This post is part of the Ultimate Guide to a Healthy Lifestyle
Bones are amazingly strong and solid; yet light enough for us to easily move around each day. Bones are composed of minerals, tissues, living cells and proteins. They produce red and white blood cells, actively store minerals for later use and fuse together as the demands of life change from infancy to adulthood. It would be impossible for our bodies to function properly without bones.
It is an unfortunate but indisputable fact that life puts a greater burden on women’s bones than it does on men’s. About 50 percent of women over the age of 50 will suffer a broken bone. Additionally, 80 percent of people who suffer from osteoporosis in the United States are women.
Furthermore, one in three women over the age of 50 will experience an osteoporosis-related fracture; three out of four hip fracture patients are women, and about one in five hip fracture patients will die within 12 months of the fracture.
“Osteoporosis is a very silent disease, until it is complicated by fractures,” Kacy Rogers, a bone health specialist at OrthoIndy, explains. “Unfortunately, most women do not know they have it until they have a fracture. It is not something that presents with symptoms. We do not wake up in the morning and look in the mirror and say to ourselves ‘my osteoporosis is really bad today.’ Because of this, it has often gone untreated or under treated. Untreated osteoporosis can create a vicious cycle of recurrent fractures which can result in significant disability and even premature death.
Practice important bone health
It’s important for women to practice bone health from an early age. Smoking and heartburn medication decreases bone density and increases your risk of fractures.
Forearm fractures are an early indicator of poor bone density in adults. If you have had a forearm fracture as an adult you should ask your primary care physician to calculate your risk of another fracture.
Follow a healthy diet and get screened
Adequate dietary protein, calcium and vitamin D are also important for reducing fractures and increasing bone density. Adults over 50 need 1200 mg of calcium and 800 to 1000 IU of Vitamin D daily. It is also important to exercise at all stages of your life; especially during childhood and adolescence as exercise increases bone mass.

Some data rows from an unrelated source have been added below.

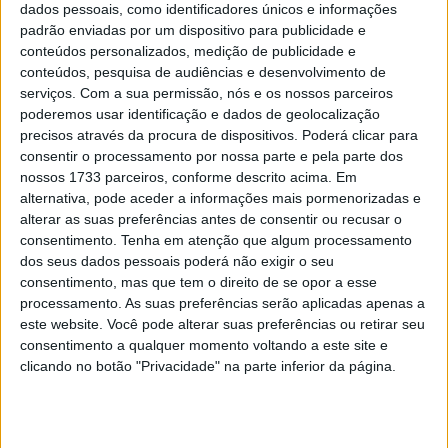
Coenen
dados pessoais, como identificadores únicos e informações
padrão enviadas por um dispositivo para publicidade e
POR
RICARDO FERREIRA
29 JUNHO, 2024
0
conteúdos personalizados, medição de publicidade e
MXGP, Portugal, MX2: Liam Everts vence
conteúdos, pesquisa de audiências e desenvolvimento de
qualificação na lama
serviços.
Com a sua permissão, nós e os nossos parceiros
poderemos usar identificação e dados de geolocalização
POR
RICARDO FERREIRA
4 MAIO, 2024
0
precisos através da procura de dispositivos. Poderá clicar para
consentir o processamento por nossa parte e pela parte dos
nossos 1733 parceiros, conforme descrito acima. Em
Tendências
Comentários
Novidades
alternativa, pode aceder a informações mais pormenorizadas e
alterar as suas preferências antes de consentir ou recusar o
MotoGP- Reviravolta com Oliveira na Honda
consentimento.
Tenha em atenção que algum processamento
dos seus dados pessoais poderá não exigir o seu
8 SETEMBRO, 2025
consentimento, mas que tem o direito de se opor a esse
processamento. As suas preferências serão aplicadas apenas a
MotoGP: Reviravolta? Miguel Oliveira pode
este website. Você pode alterar suas preferências ou retirar seu
ter vaga em 2026
consentimento a qualquer momento voltando a este site e
28 AGOSTO, 2025
clicando no botão "Privacidade" na parte inferior da página.
MotoGP: Paolo Campinoti (Pramac) faz
revelações ‘desconfortáveis’ sobre Marc
Márquez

Another important way to keep your bones healthy is to get them screened for osteoporosis. “It is important for women and men with several risk factors to be screened as early as age 50,” Rogers says. “Routine screening should start at age 65 for women and 70 for men. Screening is a simple bone density examination which is a quick, painless, low-dose x-ray test.”
Start making changes today that will keep your bones healthy and your life active.